Start of SOURCE INFORMATION
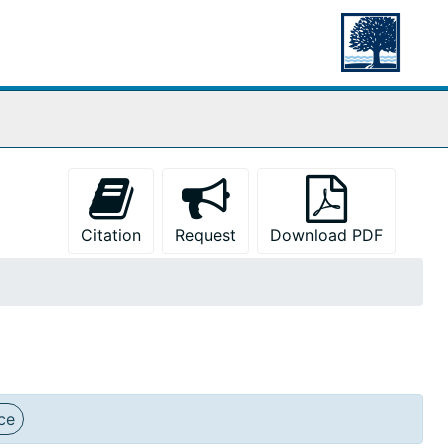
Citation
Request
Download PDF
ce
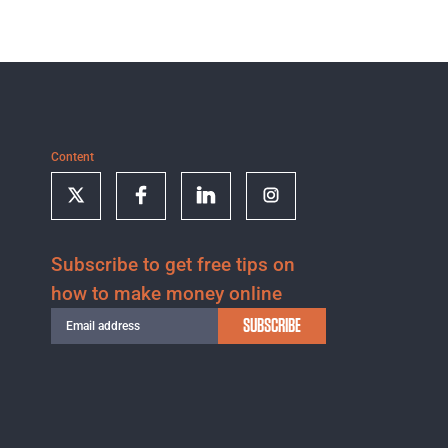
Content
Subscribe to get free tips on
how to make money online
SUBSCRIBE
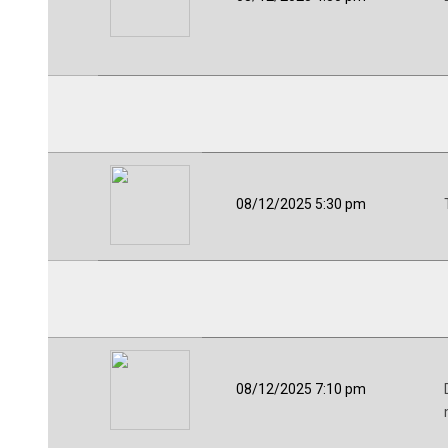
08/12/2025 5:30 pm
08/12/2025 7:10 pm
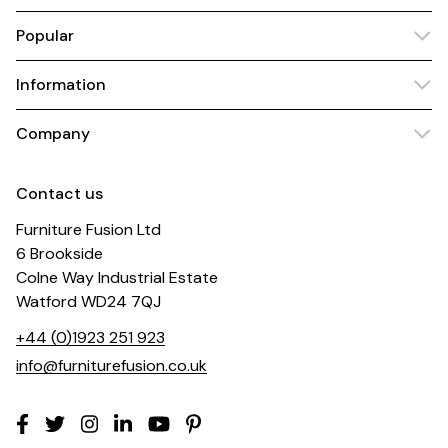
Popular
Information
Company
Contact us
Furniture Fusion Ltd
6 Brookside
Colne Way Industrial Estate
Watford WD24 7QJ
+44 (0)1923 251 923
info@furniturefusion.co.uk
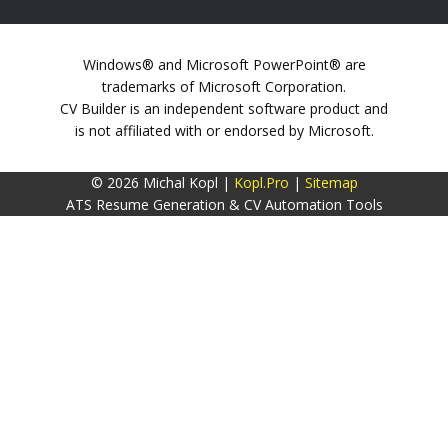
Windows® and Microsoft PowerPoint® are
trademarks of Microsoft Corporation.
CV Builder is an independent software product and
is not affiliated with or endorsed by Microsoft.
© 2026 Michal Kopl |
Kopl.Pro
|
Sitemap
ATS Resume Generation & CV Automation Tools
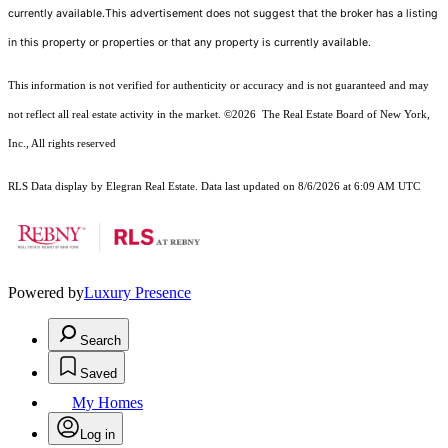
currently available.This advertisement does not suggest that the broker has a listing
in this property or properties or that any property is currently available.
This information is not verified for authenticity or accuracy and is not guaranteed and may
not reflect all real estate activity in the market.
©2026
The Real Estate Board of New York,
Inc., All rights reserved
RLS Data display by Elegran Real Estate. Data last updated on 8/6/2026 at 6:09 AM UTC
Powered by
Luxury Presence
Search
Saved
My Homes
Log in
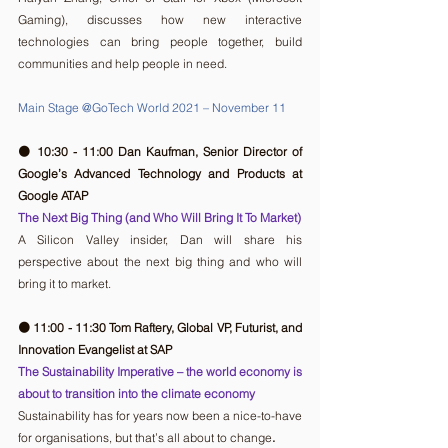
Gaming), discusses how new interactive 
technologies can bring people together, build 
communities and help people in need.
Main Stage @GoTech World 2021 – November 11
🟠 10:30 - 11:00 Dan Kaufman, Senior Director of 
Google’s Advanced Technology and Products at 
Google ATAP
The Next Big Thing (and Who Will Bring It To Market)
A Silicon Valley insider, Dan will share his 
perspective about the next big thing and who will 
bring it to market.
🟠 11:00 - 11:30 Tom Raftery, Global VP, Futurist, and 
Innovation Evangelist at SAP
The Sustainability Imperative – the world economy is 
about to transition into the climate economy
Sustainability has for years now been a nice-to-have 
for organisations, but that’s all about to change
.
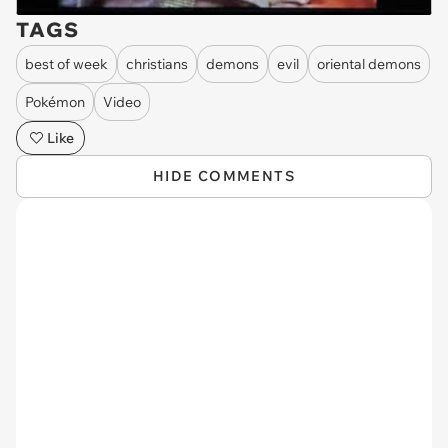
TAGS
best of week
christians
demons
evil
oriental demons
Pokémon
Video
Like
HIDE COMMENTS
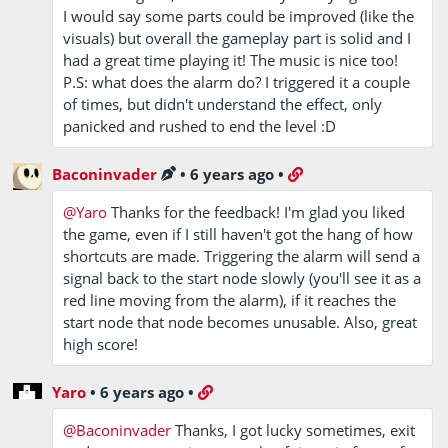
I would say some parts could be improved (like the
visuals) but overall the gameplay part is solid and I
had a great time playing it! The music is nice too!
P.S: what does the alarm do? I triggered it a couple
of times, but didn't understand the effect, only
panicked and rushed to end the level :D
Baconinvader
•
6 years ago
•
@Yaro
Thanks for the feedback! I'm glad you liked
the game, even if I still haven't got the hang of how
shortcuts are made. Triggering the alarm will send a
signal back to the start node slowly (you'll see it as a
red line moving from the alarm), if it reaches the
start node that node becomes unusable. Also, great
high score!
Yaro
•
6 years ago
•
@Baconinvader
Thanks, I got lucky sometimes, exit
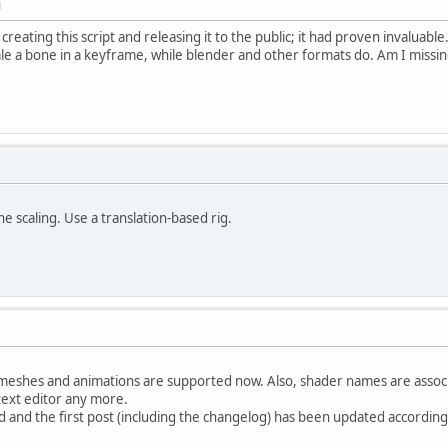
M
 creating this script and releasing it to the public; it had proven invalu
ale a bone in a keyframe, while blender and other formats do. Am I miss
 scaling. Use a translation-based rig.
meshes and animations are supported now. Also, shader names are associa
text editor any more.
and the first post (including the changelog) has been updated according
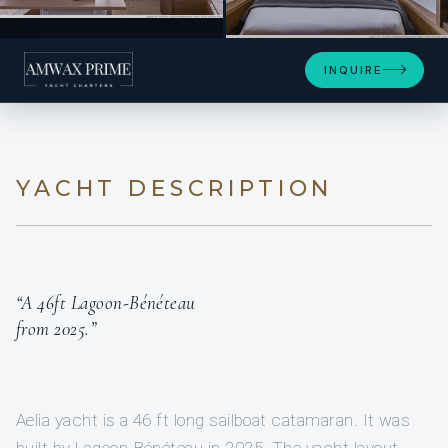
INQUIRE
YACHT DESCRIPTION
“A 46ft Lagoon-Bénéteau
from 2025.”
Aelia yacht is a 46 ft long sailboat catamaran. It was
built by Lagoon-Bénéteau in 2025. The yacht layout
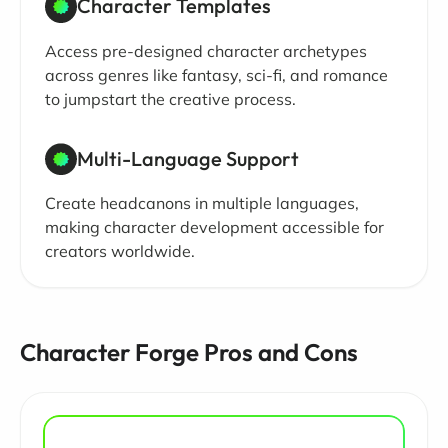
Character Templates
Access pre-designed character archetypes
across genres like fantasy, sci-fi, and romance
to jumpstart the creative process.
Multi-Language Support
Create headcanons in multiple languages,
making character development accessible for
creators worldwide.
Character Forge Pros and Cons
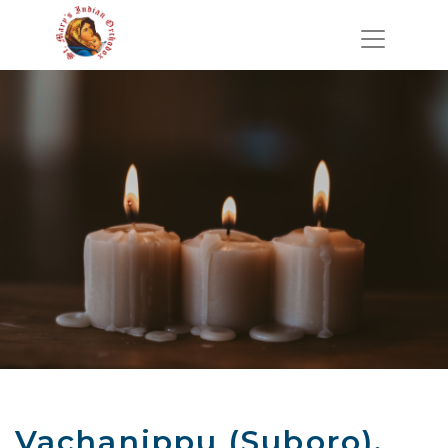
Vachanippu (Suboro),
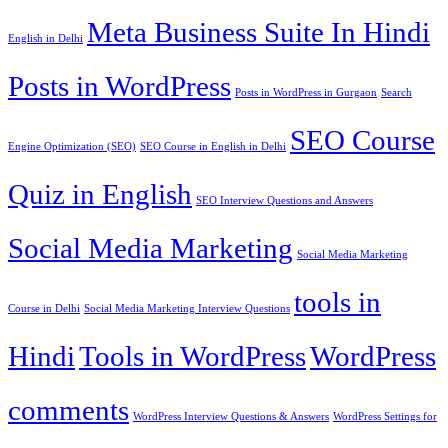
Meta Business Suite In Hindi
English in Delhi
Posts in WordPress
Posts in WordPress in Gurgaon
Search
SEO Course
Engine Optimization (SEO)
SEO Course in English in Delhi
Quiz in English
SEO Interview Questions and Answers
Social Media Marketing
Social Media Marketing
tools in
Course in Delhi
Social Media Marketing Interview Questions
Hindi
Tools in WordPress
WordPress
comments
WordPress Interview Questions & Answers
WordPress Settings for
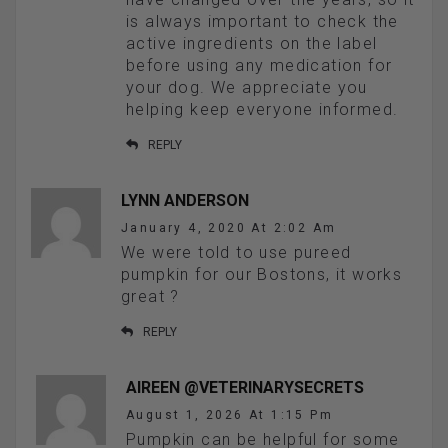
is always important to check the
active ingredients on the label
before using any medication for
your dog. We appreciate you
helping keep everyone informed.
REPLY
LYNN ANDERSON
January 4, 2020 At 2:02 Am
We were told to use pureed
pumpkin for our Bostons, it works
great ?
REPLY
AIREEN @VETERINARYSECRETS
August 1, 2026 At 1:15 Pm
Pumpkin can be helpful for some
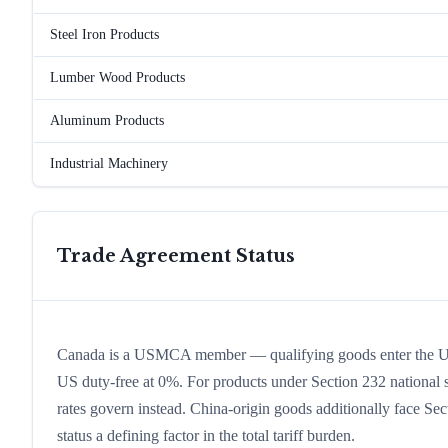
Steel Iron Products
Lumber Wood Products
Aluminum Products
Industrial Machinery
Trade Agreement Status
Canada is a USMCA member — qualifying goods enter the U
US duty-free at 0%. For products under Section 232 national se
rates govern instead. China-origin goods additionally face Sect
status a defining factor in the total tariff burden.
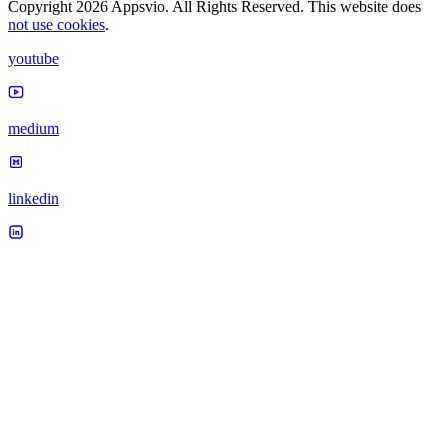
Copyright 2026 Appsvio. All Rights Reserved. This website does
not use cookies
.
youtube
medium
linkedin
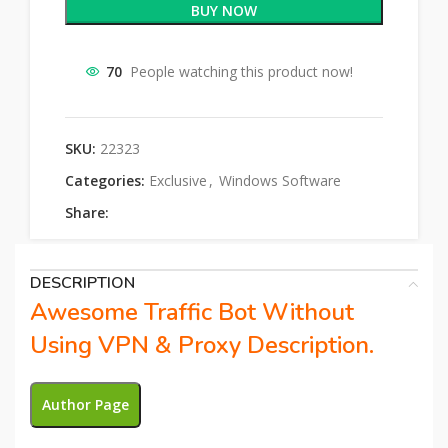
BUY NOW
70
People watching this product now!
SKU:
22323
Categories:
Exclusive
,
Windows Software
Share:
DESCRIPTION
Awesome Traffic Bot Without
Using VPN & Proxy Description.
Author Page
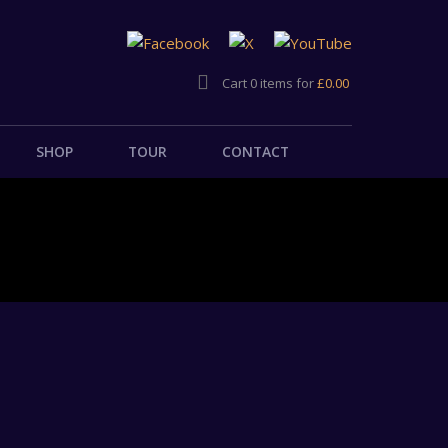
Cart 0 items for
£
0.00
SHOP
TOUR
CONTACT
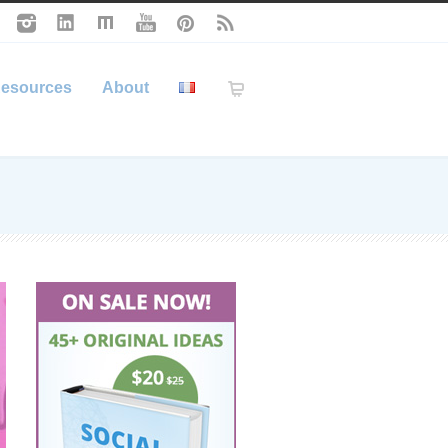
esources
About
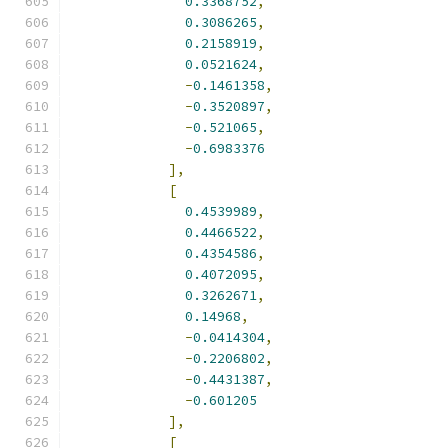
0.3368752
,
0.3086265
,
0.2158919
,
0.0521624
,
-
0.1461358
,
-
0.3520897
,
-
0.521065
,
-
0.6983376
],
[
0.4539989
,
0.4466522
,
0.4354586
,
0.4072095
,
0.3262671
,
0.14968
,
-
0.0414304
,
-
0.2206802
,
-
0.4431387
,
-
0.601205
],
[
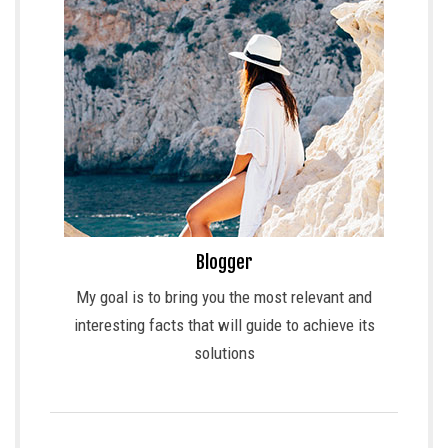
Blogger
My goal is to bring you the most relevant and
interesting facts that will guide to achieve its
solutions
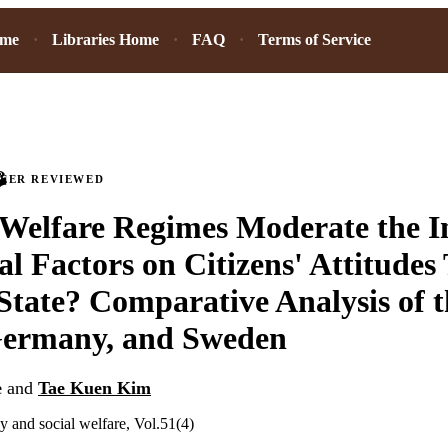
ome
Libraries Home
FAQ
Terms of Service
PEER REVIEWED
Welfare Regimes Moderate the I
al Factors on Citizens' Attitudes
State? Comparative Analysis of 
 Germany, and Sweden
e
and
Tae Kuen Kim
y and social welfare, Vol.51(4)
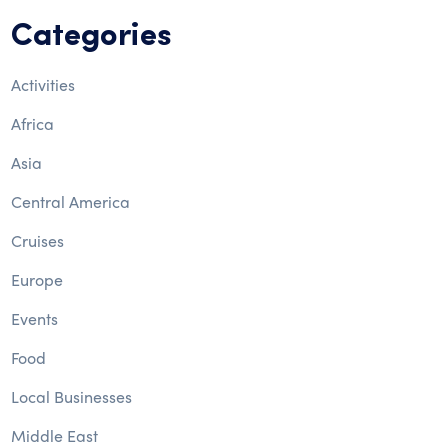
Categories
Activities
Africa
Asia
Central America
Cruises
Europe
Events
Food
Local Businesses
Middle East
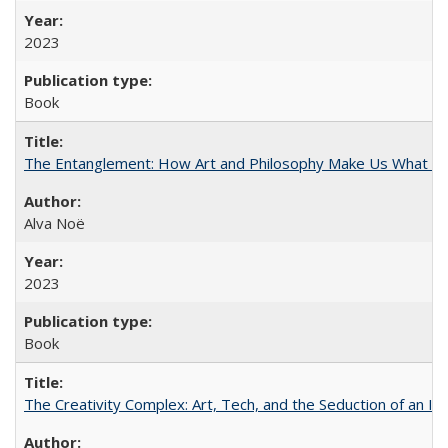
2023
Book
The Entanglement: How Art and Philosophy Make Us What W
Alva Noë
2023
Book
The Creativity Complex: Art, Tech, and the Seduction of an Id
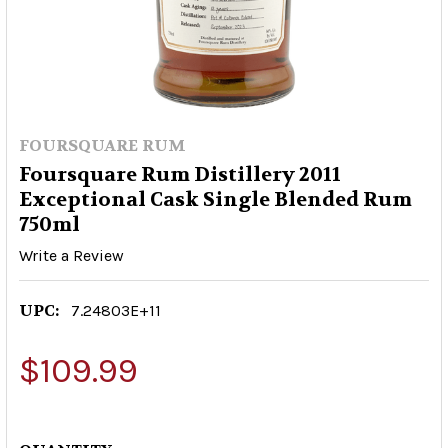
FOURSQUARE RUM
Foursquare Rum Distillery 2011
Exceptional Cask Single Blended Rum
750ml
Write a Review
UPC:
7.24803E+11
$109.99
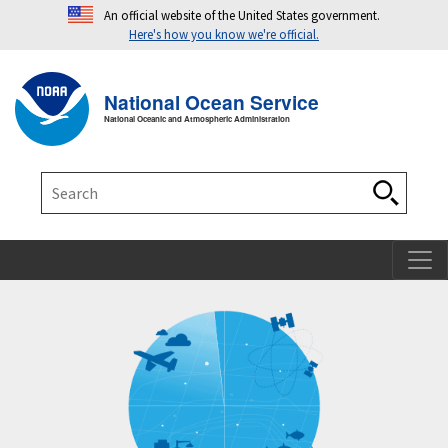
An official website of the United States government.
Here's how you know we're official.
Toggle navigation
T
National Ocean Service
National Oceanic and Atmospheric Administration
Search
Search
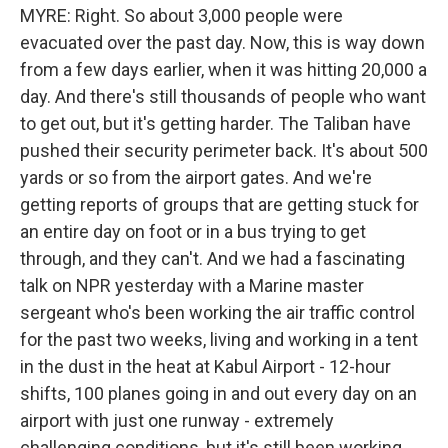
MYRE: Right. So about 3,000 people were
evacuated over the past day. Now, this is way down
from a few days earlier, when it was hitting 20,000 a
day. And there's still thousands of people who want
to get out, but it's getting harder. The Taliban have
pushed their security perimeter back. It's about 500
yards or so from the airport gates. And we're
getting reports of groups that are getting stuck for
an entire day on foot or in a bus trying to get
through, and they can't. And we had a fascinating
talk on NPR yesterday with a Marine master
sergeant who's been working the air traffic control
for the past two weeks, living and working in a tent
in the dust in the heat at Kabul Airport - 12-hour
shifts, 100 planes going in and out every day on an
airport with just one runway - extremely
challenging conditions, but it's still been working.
End of SOURCE INFORMATION
EXERCISE GOAL ▸
The entries are to be written out again exactly, without their pictures.

RESPONSE BOX ▸
Citation
Request
Download PDF
ce
Content
Subscribe to get free tips on
how to make money online
SUBSCRIBE
08/12/2025 5:30 pm
08/12/2025 7:10 pm
Popular
Information
Company
Contact us
Furniture Fusion Ltd
6 Brookside
Colne Way Industrial Estate
Watford WD24 7QJ
+44 (0)1923 251 923
info@furniturefusion.co.uk
Windows® and Microsoft PowerPoint® are
trademarks of Microsoft Corporation.
CV Builder is an independent software product and
is not affiliated with or endorsed by Microsoft.
© 2026 Michal Kopl |
Kopl.Pro
|
Sitemap
ATS Resume Generation & CV Automation Tools
currently available.This advertisement does not suggest that the broker has a listing
in this property or properties or that any property is currently available.
This information is not verified for authenticity or accuracy and is not guaranteed and may
not reflect all real estate activity in the market.
©2026
The Real Estate Board of New York,
Inc., All rights reserved
RLS Data display by Elegran Real Estate. Data last updated on 8/6/2026 at 6:09 AM UTC
Powered by
Luxury Presence
Search
Saved
My Homes
Log in
Gaming), discusses how new interactive 
technologies can bring people together, build 
communities and help people in need.
Main Stage @GoTech World 2021 – November 11
🟠 10:30 - 11:00 Dan Kaufman, Senior Director of 
Google’s Advanced Technology and Products at 
Google ATAP
The Next Big Thing (and Who Will Bring It To Market)
A Silicon Valley insider, Dan will share his 
perspective about the next big thing and who will 
bring it to market.
🟠 11:00 - 11:30 Tom Raftery, Global VP, Futurist, and 
Innovation Evangelist at SAP
The Sustainability Imperative – the world economy is 
about to transition into the climate economy
Sustainability has for years now been a nice-to-have 
for organisations, but that’s all about to change
.
TAGS
best of week
christians
demons
evil
oriental demons
Pokémon
Video
Like
HIDE COMMENTS
I would say some parts could be improved (like the
visuals) but overall the gameplay part is solid and I
had a great time playing it! The music is nice too!
P.S: what does the alarm do? I triggered it a couple
of times, but didn't understand the effect, only
panicked and rushed to end the level :D
Baconinvader
•
6 years ago
•
@Yaro
Thanks for the feedback! I'm glad you liked
the game, even if I still haven't got the hang of how
shortcuts are made. Triggering the alarm will send a
signal back to the start node slowly (you'll see it as a
red line moving from the alarm), if it reaches the
start node that node becomes unusable. Also, great
high score!
Yaro
•
6 years ago
•
@Baconinvader
Thanks, I got lucky sometimes, exit
M
 creating this script and releasing it to the public; it had proven invalu
ale a bone in a keyframe, while blender and other formats do. Am I miss
 scaling. Use a translation-based rig.
meshes and animations are supported now. Also, shader names are associa
text editor any more.
and the first post (including the changelog) has been updated according
INQUIRE
YACHT DESCRIPTION
“A 46ft Lagoon-Bénéteau
from 2025.”
Aelia yacht is a 46 ft long sailboat catamaran. It was
built by Lagoon-Bénéteau in 2025. The yacht layout
Character Templates
Access pre-designed character archetypes
across genres like fantasy, sci-fi, and romance
to jumpstart the creative process.
Multi-Language Support
Create headcanons in multiple languages,
making character development accessible for
creators worldwide.
Character Forge Pros and Cons
Vachanippu (Suboro),
Meta Business Suite In Hindi
English in Delhi
Posts in WordPress
Posts in WordPress in Gurgaon
Search
SEO Course
Engine Optimization (SEO)
SEO Course in English in Delhi
Quiz in English
SEO Interview Questions and Answers
Social Media Marketing
Social Media Marketing
tools in
Course in Delhi
Social Media Marketing Interview Questions
Hindi
Tools in WordPress
WordPress
comments
WordPress Interview Questions & Answers
WordPress Settings for
is always important to check the
active ingredients on the label
before using any medication for
your dog. We appreciate you
helping keep everyone informed.
REPLY
LYNN ANDERSON
January 4, 2020 At 2:02 Am
We were told to use pureed
pumpkin for our Bostons, it works
great ?
REPLY
AIREEN @VETERINARYSECRETS
August 1, 2026 At 1:15 Pm
Pumpkin can be helpful for some
Steel Iron Products
Lumber Wood Products
Aluminum Products
Industrial Machinery
Trade Agreement Status
Canada is a USMCA member — qualifying goods enter the U
US duty-free at 0%. For products under Section 232 national se
rates govern instead. China-origin goods additionally face Sect
status a defining factor in the total tariff burden.
Copyright 2026 Appsvio. All Rights Reserved. This website does
not use cookies
.
youtube
medium
linkedin
BUY NOW
70
People watching this product now!
SKU:
22323
Categories:
Exclusive
,
Windows Software
Share:
DESCRIPTION
Awesome Traffic Bot Without
Using VPN & Proxy Description.
Author Page
Cart 0 items for
£
0.00
SHOP
TOUR
CONTACT
esources
About
0.3368752
,
0.3086265
,
0.2158919
,
0.0521624
,
-
0.1461358
,
-
0.3520897
,
-
0.521065
,
-
0.6983376
],
[
0.4539989
,
0.4466522
,
0.4354586
,
0.4072095
,
0.3262671
,
0.14968
,
-
0.0414304
,
-
0.2206802
,
-
0.4431387
,
-
0.601205
],
[
Blogger
My goal is to bring you the most relevant and
interesting facts that will guide to achieve its
solutions
ome
Libraries Home
FAQ
Terms of Service
PEER REVIEWED
Welfare Regimes Moderate the I
al Factors on Citizens' Attitudes
State? Comparative Analysis of 
 Germany, and Sweden
e
and
Tae Kuen Kim
y and social welfare, Vol.51(4)
Categories
Activities
Africa
Asia
Central America
Cruises
Europe
Events
Food
Local Businesses
Middle East
2023
Book
The Entanglement: How Art and Philosophy Make Us What W
Alva Noë
2023
Book
The Creativity Complex: Art, Tech, and the Seduction of an Id
FOURSQUARE RUM
Foursquare Rum Distillery 2011
Exceptional Cask Single Blended Rum
750ml
Write a Review
UPC:
7.24803E+11
$109.99
An official website of the United States government.
Here's how you know we're official.
Toggle navigation
T
National Ocean Service
National Oceanic and Atmospheric Administration
Search
Search
MYRE: Right. So about 3,000 people were
evacuated over the past day. Now, this is way down
from a few days earlier, when it was hitting 20,000 a
day. And there's still thousands of people who want
to get out, but it's getting harder. The Taliban have
pushed their security perimeter back. It's about 500
yards or so from the airport gates. And we're
getting reports of groups that are getting stuck for
an entire day on foot or in a bus trying to get
through, and they can't. And we had a fascinating
talk on NPR yesterday with a Marine master
sergeant who's been working the air traffic control
for the past two weeks, living and working in a tent
in the dust in the heat at Kabul Airport - 12-hour
shifts, 100 planes going in and out every day on an
airport with just one runway - extremely
challenging conditions, but it's still been working.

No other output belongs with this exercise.